FPLC differs from HPLC in that the columns used for
FPLC can only be used up to maximum pressure of 3-4
MPa (435-580 psi).
Stainless steel components replaced with glass and
plastic. Inert surfaces are necessary since many of the
resolving buffers contain high concentrations of halide
salts that attack and corrode stainless steel surfaces.
FPLC pump delivers a solvent flow rate in the range of 1-
499ml/hr HPLC pump gives a rate 0.010-10ml/min.
FPLC system can use FPLC columns only but in HPLC
system we can use both.
14. Advantages
• Reproducible with excellent resolution.
• Very simple system programming.
• Inert construction against the very high salt
concentrations and corrosive liquids hence
columns have longer lifetime.
• Since lower pressures are used in FPLC than in
HPLC, a wider range of column supports are
possible.
• The wide flow range makes it suitable both for
analytical and preparative chromatography.
15. Drawbacks
• Needs glass columns.
• Can not handle high pressure.
• Instrument does not support HPLC columns.

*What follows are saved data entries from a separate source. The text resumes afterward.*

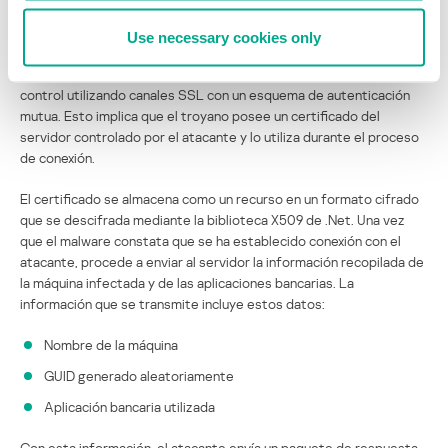
toma de capturas de pantalla. La comunicación con el servidor
atacante se explicará en las secciones siguientes.
Use necessary cookies only
El troyano establece comunicación con su servidor de mando y
control utilizando canales SSL con un esquema de autenticación
mutua. Esto implica que el troyano posee un certificado del
servidor controlado por el atacante y lo utiliza durante el proceso
de conexión.
El certificado se almacena como un recurso en un formato cifrado
que se descifrada mediante la biblioteca X509 de .Net. Una vez
que el malware constata que se ha establecido conexión con el
atacante, procede a enviar al servidor la información recopilada de
la máquina infectada y de las aplicaciones bancarias. La
información que se transmite incluye estos datos:
Nombre de la máquina
GUID generado aleatoriamente
Aplicación bancaria utilizada
Con esta información, el atacante envía un paquete de respuesta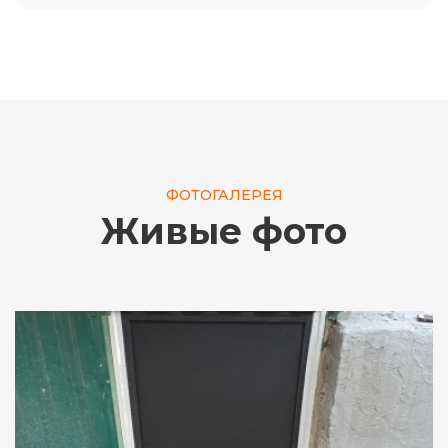
ФОТОГАЛЕРЕЯ
Живые фото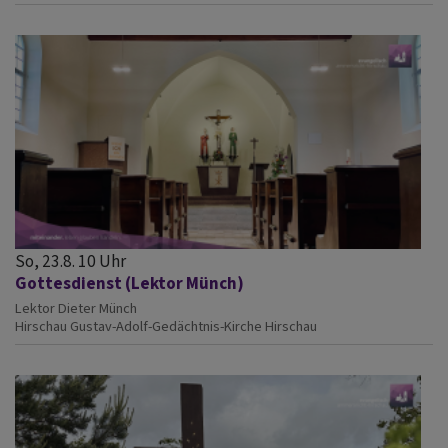
So, 23.8. 10 Uhr
Gottesdienst (Lektor Münch)
Lektor Dieter Münch
Hirschau
Gustav-Adolf-Gedächtnis-Kirche Hirschau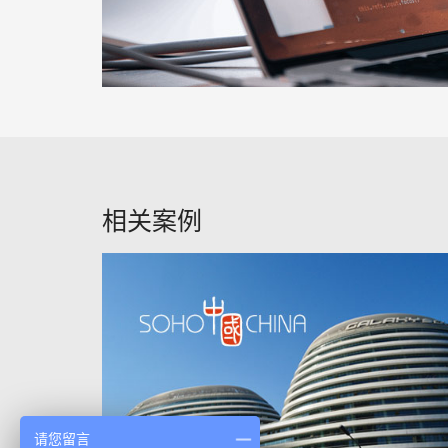
相关案例
请您留言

• Purifying thermo labile (heat sensitive) proteins
is a tough task.
16. Application
• Protein analysis.
• Lipoprotein separation by FPLC.
• Purification of animal venoms.
• Separation of Plasma Proteins in Urine and Cerebrospinal Fluid.

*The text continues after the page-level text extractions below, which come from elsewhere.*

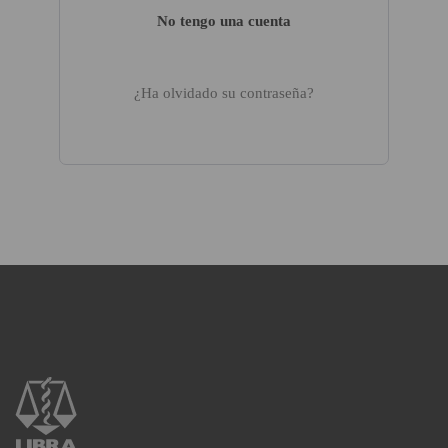
No tengo una cuenta
¿Ha olvidado su contraseña?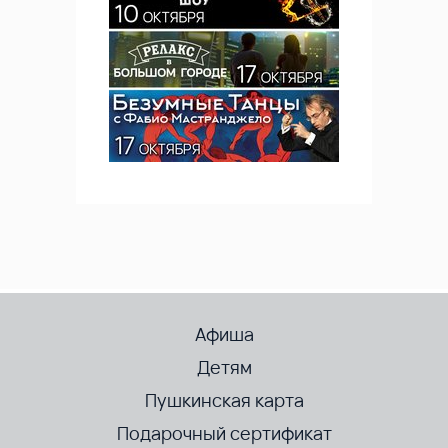
Афиша
Детям
Пушкинская карта
Подарочный сертификат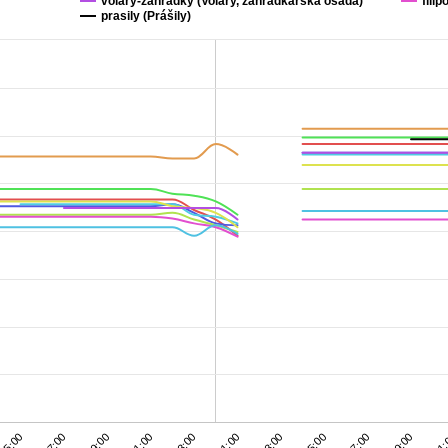
volary-zahradky (Volary, zahrádkářská osada)
fili
prasily (Prášily)
11:
23:00
09:00
21:00
07:00
19:00
05:00
17:00
03:00
15:00
01:00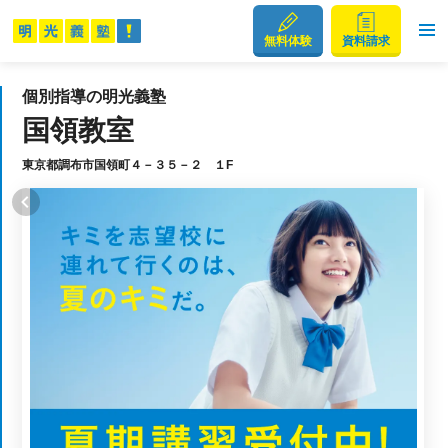
無料体験
資料請求
個別指導の明光義塾
国領教室
東京都調布市国領町４－３５－２ １F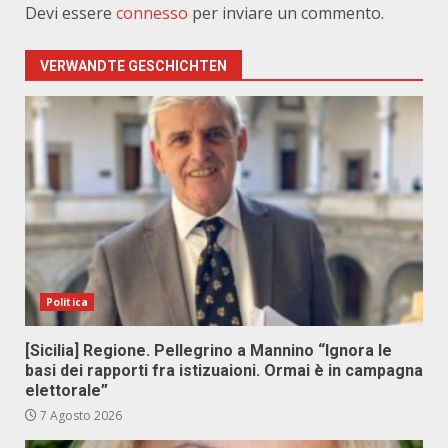
Devi essere
connesso
per inviare un commento.
VERWANDTE GESCHICHTEN
Politica
[Sicilia] Regione. Pellegrino a Mannino “Ignora le
basi dei rapporti fra istizuaioni. Ormai è in campagna
elettorale”
7 Agosto 2026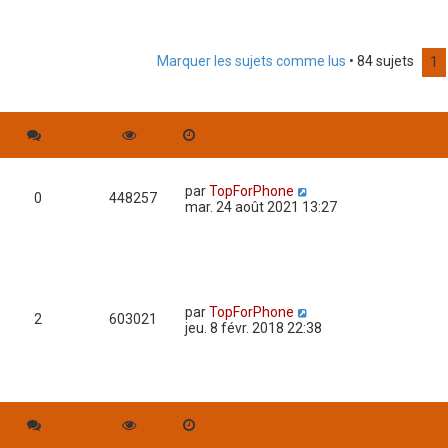
Marquer les sujets comme lus
• 84 sujets
rche avancée
1
par
TopForPhone
0
448257
mar. 24 août 2021 13:27
par
TopForPhone
2
603021
jeu. 8 févr. 2018 22:38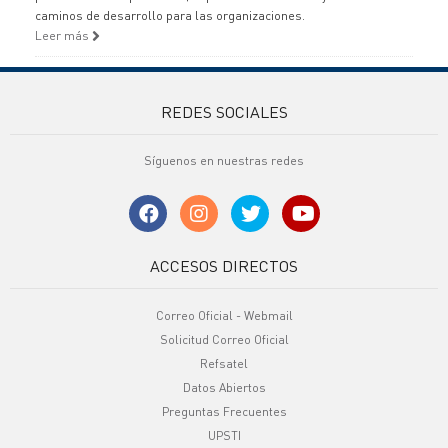
caminos de desarrollo para las organizaciones.
Leer más
REDES SOCIALES
Síguenos en nuestras redes
ACCESOS DIRECTOS
Correo Oficial - Webmail
Solicitud Correo Oficial
Refsatel
Datos Abiertos
Preguntas Frecuentes
UPSTI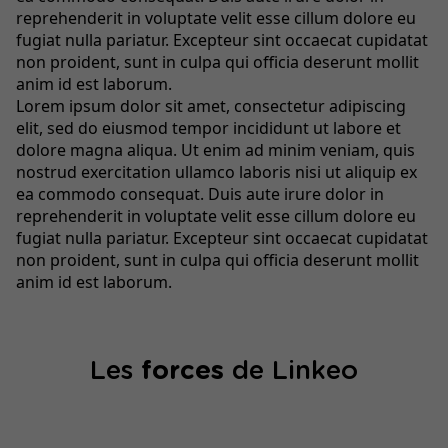
reprehenderit in voluptate velit esse cillum dolore eu
fugiat nulla pariatur. Excepteur sint occaecat cupidatat
non proident, sunt in culpa qui officia deserunt mollit
anim id est laborum.
Lorem ipsum dolor sit amet, consectetur adipiscing
elit, sed do eiusmod tempor incididunt ut labore et
dolore magna aliqua. Ut enim ad minim veniam, quis
nostrud exercitation ullamco laboris nisi ut aliquip ex
ea commodo consequat. Duis aute irure dolor in
reprehenderit in voluptate velit esse cillum dolore eu
fugiat nulla pariatur. Excepteur sint occaecat cupidatat
non proident, sunt in culpa qui officia deserunt mollit
anim id est laborum.
Les
forces
de Linkeo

• Isolation of porphobilinogen deaminase from human
erythrocytes
• Rapid purification of RNA.
• The Analysis of nitrogenous constituents of beer.

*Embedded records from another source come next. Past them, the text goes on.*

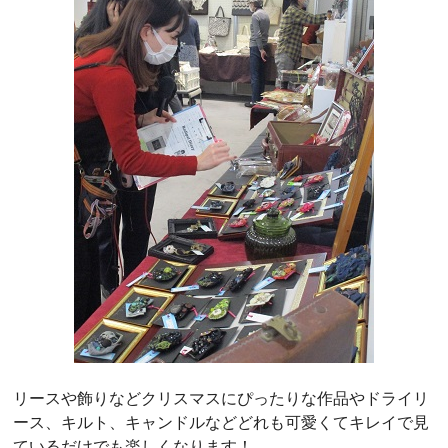
リースや飾りなどクリスマスにぴったりな作品やドライリ
ース、キルト、キャンドルなどどれも可愛くてキレイで見
ているだけでも楽しくなります！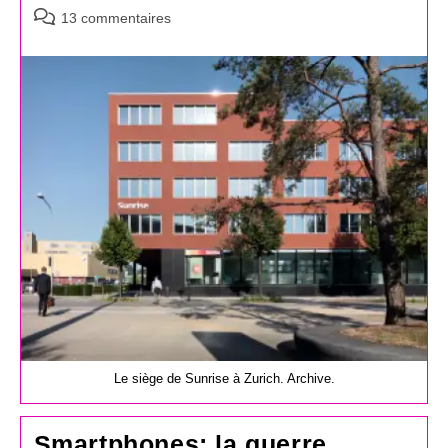
Commentaires
13 commentaires
de
la
publication :
Le siège de Sunrise à Zurich. Archive.
Smartphones: la guerre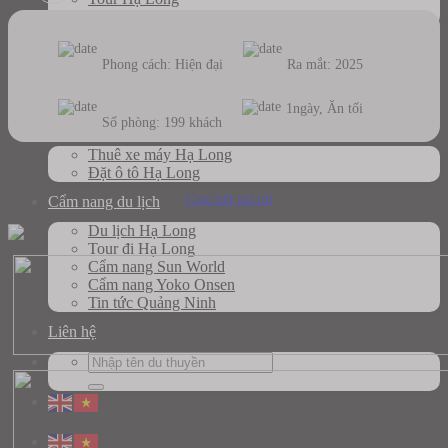
Tour Lan Hạ
Sun World
Phong cách: Hiện đại
Ra mắt: 2025
Yoko Onsen
1ngày, Ăn tối
Số phòng: 199 khách
Thuê xe
Thuê xe máy Hạ Long
Đặt ô tô Hạ Long
Cam kết giá tốt
Cẩm nang du lịch
Du lịch Hạ Long
Tour đi Hạ Long
Cẩm nang Sun World
Cẩm nang Yoko Onsen
Tin tức Quảng Ninh
Liên hệ
Search
for: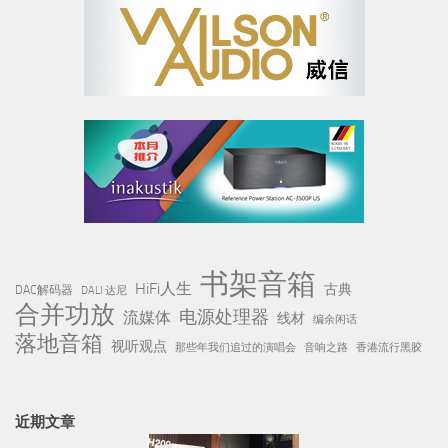
书架音箱
HiFi人生
古典
DAC解码器
DALI 达尼
合并功放
电源处理器
流媒体
线材
编余闲话
落地音箱
视听观点
那些年我们追过的演唱会
音响之路
香港流行黑胶
近期文章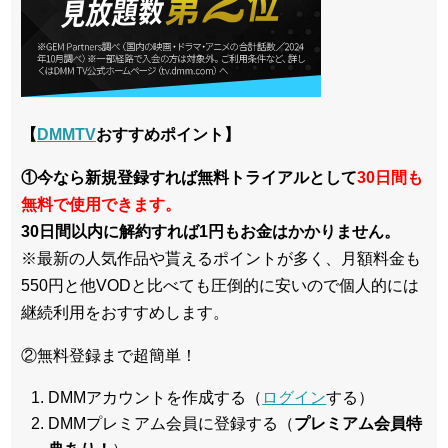
【
DMMTV
おすすめポイント】
①今なら新規登録すれば無料トライアルとして
30日間も
無料で使用できます。
30日間以内に解約すれば1円もお金はかかりません。
※最新の人気作品や貰えるポイントが多く、月額料金も
550円と他VODと比べても圧倒的に安いので個人的には
継続利用をおすすめします。
②無料登録まで超簡単！
DMMアカウントを作成する（
ログイン
する）
DMMプレミアム会員に登録する（
プレミアム会員特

• Coupled to a double focusing inductively coupled plasma mass
spectrometer for trace metal speciation in human serum and
detectable levels of Cr, Al, Pb and Sn were present in uraemic
sera.
• FPLC method could be used as a cost-effective method for
routine β-thalassaemia diagnosis.
17. Conclusion
Thus FPLC SYSTEM is a very efficient system
mainly for the separation of proteins and other bio-
molecules. Recent advances in this system makes it
to conquer the field of protein analysis.